Socioeconomic Disparities in Health Risk Behavior Clusterings Among Korean Adolescents
This study aims to investigate the socioeconomic disparities in health risk behavior clusterings among Korean adolescents and to assess the mediating role of stress on this association.
We analyzed the 2015 Korean Youth Risk Behavior Survey, a nationally representative sample of Korean middle and high school students aged 12–18 years (N = 68,043). The co-occurrence of multiple health risk behaviors (i.e., cigarette smoking, drinking, and unprotected sex) was used to operationalize health risk behavior clusterings that ranged from zero to three. Ordinal and multinomial logistic regressions were conducted to examine socioeconomic disparities in health risk behavior clusterings and mediating effect of perceived stress between socioeconomic status (SES) and health risk behaviors.
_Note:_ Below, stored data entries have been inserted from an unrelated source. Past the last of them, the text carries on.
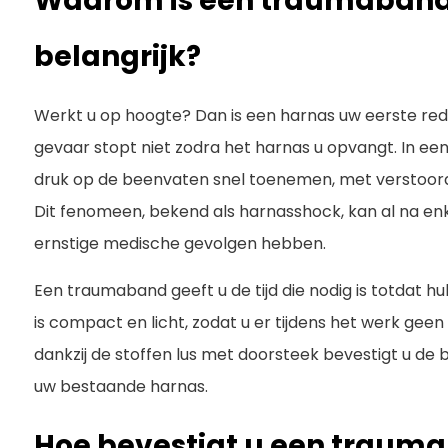
Waarom is een traumaband 
belangrijk?
Werkt u op hoogte? Dan is een harnas uw eerste redm
gevaar stopt niet zodra het harnas u opvangt. In ee
druk op de beenvaten snel toenemen, met verstoord
Dit fenomeen, bekend als harnasshock, kan al na e
ernstige medische gevolgen hebben.
Een traumaband geeft u de tijd die nodig is totdat hul
is compact en licht, zodat u er tijdens het werk geen
dankzij de stoffen lus met doorsteek bevestigt u de
uw bestaande harnas.
Hoe bevestigt u een traum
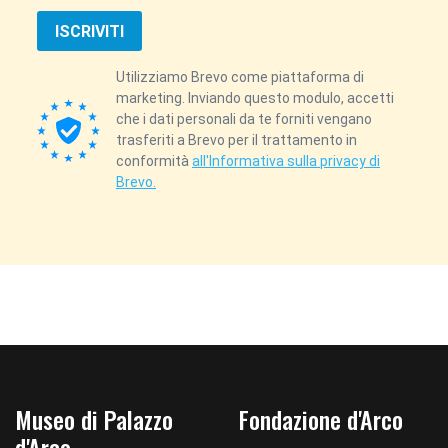
ISCRIVITI
Utilizziamo Brevo come piattaforma di
marketing. Inviando questo modulo, accetti
che i dati personali da te forniti vengano
trasferiti a Brevo per il trattamento in
conformità
all'Informativa sulla privacy di
Brevo.
Museo di Palazzo
Fondazione d'Arco
d'Arco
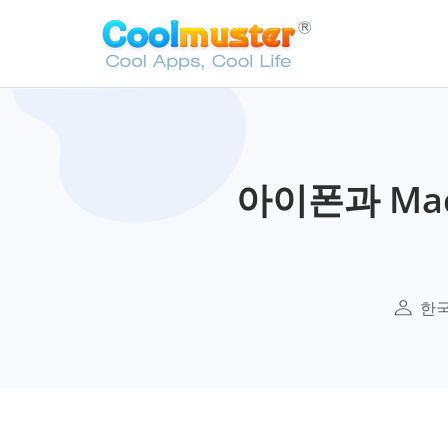
아이폰과 Ma
한국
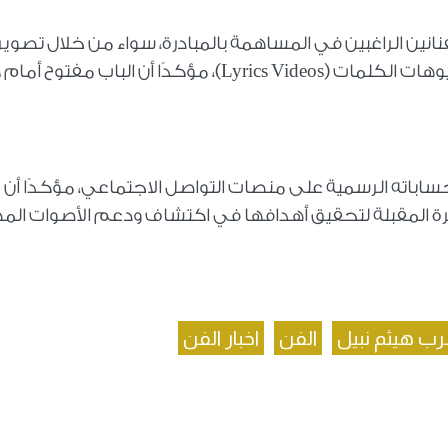
نين الراغبين في المساهمة بالمبادرة، سواء من خلال تصوير
الفيديوهات أو تصميم البوسترات أو إنتاج فيديوهات الكلمات (Lyrics Videos)، مؤكدًا أن الباب مفت
حساباته الرسمية على منصات التواصل الاجتماعي، مؤكدًا أن
فترة المقبلة لتحقيق أهدافها في اكتشاف ودعم الأصوات الم
ب هيثم نبيل
الفن
اخبار الفن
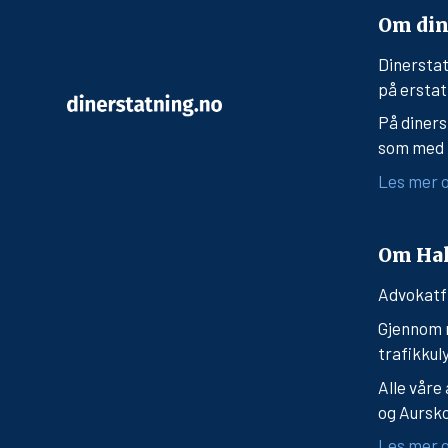
Om din
Dinerstat
på erstat
På diners
som med h
Les mer o
Om Hal
Advokatf
Gjennom m
trafikkul
Alle våre
og Aursk
Les mer o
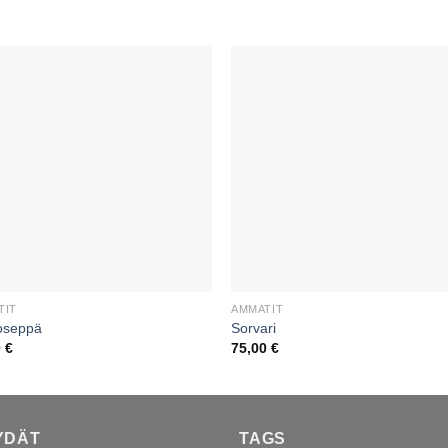
TIT
AMMATIT
oseppä
Sorvari
0
€
75,00
€
YDÄT
TAGS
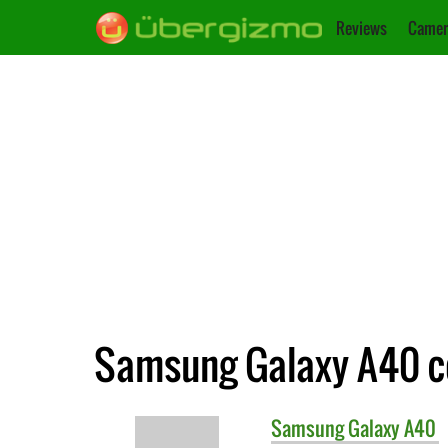
Reviews
Camer
Samsung Galaxy A40 c
Samsung
Galaxy A40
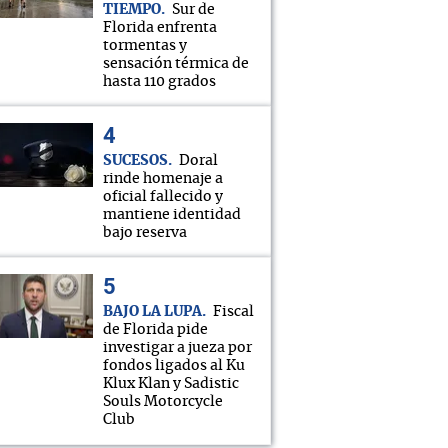
TIEMPO
Sur de
Florida enfrenta
tormentas y
sensación térmica de
hasta 110 grados
SUCESOS
Doral
rinde homenaje a
oficial fallecido y
mantiene identidad
bajo reserva
BAJO LA LUPA
Fiscal
de Florida pide
investigar a jueza por
fondos ligados al Ku
Klux Klan y Sadistic
Souls Motorcycle
Club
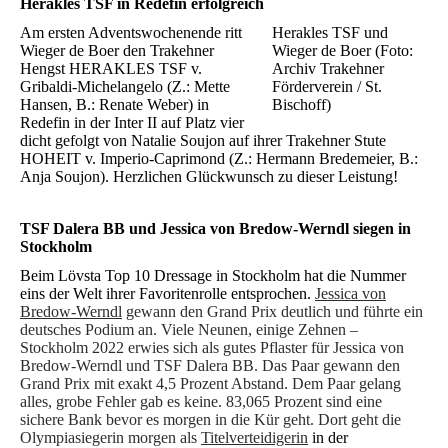
Herakles TSF in Redefin erfolgreich
Am ersten Adventswochenende ritt
Herakles TSF und
Wieger de Boer den Trakehner
Wieger de Boer (Foto:
Hengst HERAKLES TSF v.
Archiv Trakehner
Gribaldi-Michelangelo (Z.: Mette
Förderverein / St.
Hansen, B.: Renate Weber) in
Bischoff)
Redefin in der Inter II auf Platz vier
dicht gefolgt von Natalie Soujon auf ihrer Trakehner Stute
HOHEIT v. Imperio-Caprimond (Z.: Hermann Bredemeier, B.:
Anja Soujon). Herzlichen Glückwunsch zu dieser Leistung!
TSF Dalera BB und Jessica von Bredow-Werndl siegen in
Stockholm
Beim Lövsta Top 10 Dressage in Stockholm hat die Nummer
eins der Welt ihrer Favoritenrolle entsprochen.
Jessica von
Bredow-Werndl
gewann den Grand Prix deutlich und führte ein
deutsches Podium an. Viele Neunen, einige Zehnen –
Stockholm 2022 erwies sich als gutes Pflaster für Jessica von
Bredow-Werndl und TSF Dalera BB. Das Paar gewann den
Grand Prix mit exakt 4,5 Prozent Abstand. Dem Paar gelang
alles, grobe Fehler gab es keine. 83,065 Prozent sind eine
sichere Bank bevor es morgen in die Kür geht. Dort geht die
Olympiasiegerin morgen als
Titelverteidigerin
in der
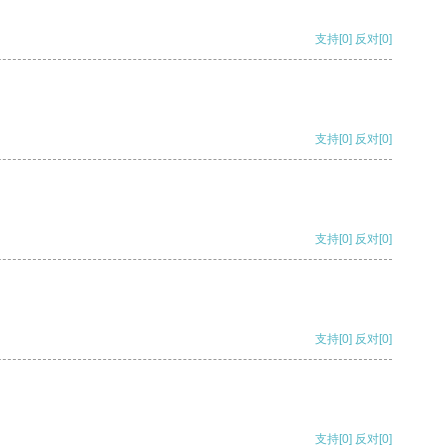
支持
[0]
反对
[0]
支持
[0]
反对
[0]
支持
[0]
反对
[0]
支持
[0]
反对
[0]
支持
[0]
反对
[0]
When SES was grouped into five groups, adolescents in the lowest SES [adjusted odds ratio (AOR) = 2.15, 95% confidence interval (CI) = 1.90–2.44] and the highest SES (AOR = 1.29, 95% CI = 1.18–1.40) showed a higher likelihood of risk behavior clusterings than any other SES groups. Stress partially mediated the relationship between SES and co-occurrence of multiple health risk behaviors while accounting for their demographic characteristics. Adolescents in the lowest and highest SES reported higher stress than other SES groups, which, in turn, was associated with the co-occurrence of multiple health risk behaviors.
The results suggest that perceived stress level partly explains why affluent as well as low-SES adolescents engage in multiple risk behaviors. The findings also discourage use of a linear approach in socioeconomic disparity investigation in relation to adolescent health behaviors.
KeywordsAdolescent health Risk behaviors Co-occurrence Socioeconomic status Health disparities
Compliance with Ethical Standards
Conflict of Interest
The authors declare that they have no conflicts of interest.
This study was exempted from the review of the Institutional Review Board at the authors’ institution because of the public availability of the data.
Because this was a secondary data analysis of a publicly available dataset, there was no need for informed consent.